## Work request
Please return every record below exactly as it stands.

## Dataset records
▬▬▬

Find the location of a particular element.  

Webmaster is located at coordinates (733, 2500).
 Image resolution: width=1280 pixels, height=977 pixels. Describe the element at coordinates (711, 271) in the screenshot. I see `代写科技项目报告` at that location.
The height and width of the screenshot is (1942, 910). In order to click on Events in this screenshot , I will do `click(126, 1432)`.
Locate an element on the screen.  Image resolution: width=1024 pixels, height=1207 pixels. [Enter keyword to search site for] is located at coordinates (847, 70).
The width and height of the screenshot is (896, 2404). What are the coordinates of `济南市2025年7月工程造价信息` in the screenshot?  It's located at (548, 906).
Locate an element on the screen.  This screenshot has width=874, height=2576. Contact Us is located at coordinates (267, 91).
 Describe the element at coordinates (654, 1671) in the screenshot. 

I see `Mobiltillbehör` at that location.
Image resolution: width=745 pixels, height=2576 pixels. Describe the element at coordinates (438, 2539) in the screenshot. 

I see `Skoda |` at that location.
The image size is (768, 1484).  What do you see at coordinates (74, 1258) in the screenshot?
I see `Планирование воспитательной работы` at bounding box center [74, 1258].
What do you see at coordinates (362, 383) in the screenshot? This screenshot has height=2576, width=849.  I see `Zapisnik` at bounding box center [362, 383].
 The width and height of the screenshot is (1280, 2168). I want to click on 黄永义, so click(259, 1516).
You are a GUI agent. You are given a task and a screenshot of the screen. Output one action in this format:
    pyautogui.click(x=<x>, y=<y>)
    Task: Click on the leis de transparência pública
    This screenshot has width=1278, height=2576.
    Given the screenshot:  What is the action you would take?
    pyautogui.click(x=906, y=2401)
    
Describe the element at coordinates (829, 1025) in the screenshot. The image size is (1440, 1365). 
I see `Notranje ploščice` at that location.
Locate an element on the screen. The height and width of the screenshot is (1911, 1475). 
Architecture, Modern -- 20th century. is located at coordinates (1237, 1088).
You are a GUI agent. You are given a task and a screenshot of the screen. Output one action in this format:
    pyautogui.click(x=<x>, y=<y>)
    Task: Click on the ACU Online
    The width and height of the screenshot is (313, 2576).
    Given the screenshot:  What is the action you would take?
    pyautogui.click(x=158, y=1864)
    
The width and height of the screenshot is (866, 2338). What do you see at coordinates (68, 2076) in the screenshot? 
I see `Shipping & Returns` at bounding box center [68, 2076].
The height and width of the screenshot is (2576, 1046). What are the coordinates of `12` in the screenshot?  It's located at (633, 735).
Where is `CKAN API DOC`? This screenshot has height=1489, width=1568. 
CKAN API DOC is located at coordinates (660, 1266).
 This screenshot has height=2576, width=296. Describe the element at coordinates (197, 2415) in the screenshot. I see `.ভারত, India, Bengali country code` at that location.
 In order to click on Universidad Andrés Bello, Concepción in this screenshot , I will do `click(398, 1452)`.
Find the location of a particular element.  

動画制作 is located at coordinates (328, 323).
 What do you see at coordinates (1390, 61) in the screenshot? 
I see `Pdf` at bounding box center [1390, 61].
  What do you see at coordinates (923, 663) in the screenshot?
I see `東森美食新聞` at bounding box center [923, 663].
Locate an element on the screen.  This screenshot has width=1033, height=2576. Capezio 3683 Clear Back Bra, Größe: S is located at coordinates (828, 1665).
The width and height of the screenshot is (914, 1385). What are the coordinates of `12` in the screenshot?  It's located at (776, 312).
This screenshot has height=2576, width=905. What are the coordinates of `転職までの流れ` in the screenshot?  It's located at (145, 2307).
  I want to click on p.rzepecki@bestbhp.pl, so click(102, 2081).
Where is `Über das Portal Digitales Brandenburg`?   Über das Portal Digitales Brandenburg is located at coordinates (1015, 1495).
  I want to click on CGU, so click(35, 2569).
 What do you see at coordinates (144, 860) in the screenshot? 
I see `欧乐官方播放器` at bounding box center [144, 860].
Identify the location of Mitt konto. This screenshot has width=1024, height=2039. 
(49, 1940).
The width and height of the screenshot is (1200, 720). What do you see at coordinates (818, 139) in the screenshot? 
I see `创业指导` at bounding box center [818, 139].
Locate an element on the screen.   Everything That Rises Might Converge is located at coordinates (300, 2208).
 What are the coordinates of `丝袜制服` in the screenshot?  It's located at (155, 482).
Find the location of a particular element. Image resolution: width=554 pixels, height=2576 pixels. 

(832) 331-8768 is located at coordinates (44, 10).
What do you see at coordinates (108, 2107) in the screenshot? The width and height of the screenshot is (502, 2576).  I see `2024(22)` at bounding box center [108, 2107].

▬▬▬

## Answer section
Find the location of a particular element.  

Webmaster is located at coordinates (733, 2500).
 Image resolution: width=1280 pixels, height=977 pixels. Describe the element at coordinates (711, 271) in the screenshot. I see `代写科技项目报告` at that location.
The height and width of the screenshot is (1942, 910). In order to click on Events in this screenshot , I will do `click(126, 1432)`.
Locate an element on the screen.  Image resolution: width=1024 pixels, height=1207 pixels. [Enter keyword to search site for] is located at coordinates (847, 70).
The width and height of the screenshot is (896, 2404). What are the coordinates of `济南市2025年7月工程造价信息` in the screenshot?  It's located at (548, 906).
Locate an element on the screen.  This screenshot has width=874, height=2576. Contact Us is located at coordinates (267, 91).
 Describe the element at coordinates (654, 1671) in the screenshot. 

I see `Mobiltillbehör` at that location.
Image resolution: width=745 pixels, height=2576 pixels. Describe the element at coordinates (438, 2539) in the screenshot. 

I see `Skoda |` at that location.
The image size is (768, 1484).  What do you see at coordinates (74, 1258) in the screenshot?
I see `Планирование воспитательной работы` at bounding box center [74, 1258].
What do you see at coordinates (362, 383) in the screenshot? This screenshot has height=2576, width=849.  I see `Zapisnik` at bounding box center [362, 383].
 The width and height of the screenshot is (1280, 2168). I want to click on 黄永义, so click(259, 1516).
You are a GUI agent. You are given a task and a screenshot of the screen. Output one action in this format:
    pyautogui.click(x=<x>, y=<y>)
    Task: Click on the leis de transparência pública
    This screenshot has width=1278, height=2576.
    Given the screenshot:  What is the action you would take?
    pyautogui.click(x=906, y=2401)
    
Describe the element at coordinates (829, 1025) in the screenshot. The image size is (1440, 1365). 
I see `Notranje ploščice` at that location.
Locate an element on the screen. The height and width of the screenshot is (1911, 1475). 
Architecture, Modern -- 20th century. is located at coordinates (1237, 1088).
You are a GUI agent. You are given a task and a screenshot of the screen. Output one action in this format:
    pyautogui.click(x=<x>, y=<y>)
    Task: Click on the ACU Online
    The width and height of the screenshot is (313, 2576).
    Given the screenshot:  What is the action you would take?
    pyautogui.click(x=158, y=1864)
    
The width and height of the screenshot is (866, 2338). What do you see at coordinates (68, 2076) in the screenshot? 
I see `Shipping & Returns` at bounding box center [68, 2076].
The height and width of the screenshot is (2576, 1046). What are the coordinates of `12` in the screenshot?  It's located at (633, 735).
Where is `CKAN API DOC`? This screenshot has height=1489, width=1568. 
CKAN API DOC is located at coordinates (660, 1266).
 This screenshot has height=2576, width=296. Describe the element at coordinates (197, 2415) in the screenshot. I see `.ভারত, India, Bengali country code` at that location.
 In order to click on Universidad Andrés Bello, Concepción in this screenshot , I will do `click(398, 1452)`.
Find the location of a particular element.  

動画制作 is located at coordinates (328, 323).
 What do you see at coordinates (1390, 61) in the screenshot? 
I see `Pdf` at bounding box center [1390, 61].
  What do you see at coordinates (923, 663) in the screenshot?
I see `東森美食新聞` at bounding box center [923, 663].
Locate an element on the screen.  This screenshot has width=1033, height=2576. Capezio 3683 Clear Back Bra, Größe: S is located at coordinates (828, 1665).
The width and height of the screenshot is (914, 1385). What are the coordinates of `12` in the screenshot?  It's located at (776, 312).
This screenshot has height=2576, width=905. What are the coordinates of `転職までの流れ` in the screenshot?  It's located at (145, 2307).
  I want to click on p.rzepecki@bestbhp.pl, so click(102, 2081).
Where is `Über das Portal Digitales Brandenburg`?   Über das Portal Digitales Brandenburg is located at coordinates (1015, 1495).
  I want to click on CGU, so click(35, 2569).
 What do you see at coordinates (144, 860) in the screenshot? 
I see `欧乐官方播放器` at bounding box center [144, 860].
Identify the location of Mitt konto. This screenshot has width=1024, height=2039. 
(49, 1940).
The width and height of the screenshot is (1200, 720). What do you see at coordinates (818, 139) in the screenshot? 
I see `创业指导` at bounding box center [818, 139].
Locate an element on the screen.   Everything That Rises Might Converge is located at coordinates (300, 2208).
 What are the coordinates of `丝袜制服` in the screenshot?  It's located at (155, 482).
Find the location of a particular element. Image resolution: width=554 pixels, height=2576 pixels. 

(832) 331-8768 is located at coordinates (44, 10).
What do you see at coordinates (108, 2107) in the screenshot? The width and height of the screenshot is (502, 2576).  I see `2024(22)` at bounding box center [108, 2107].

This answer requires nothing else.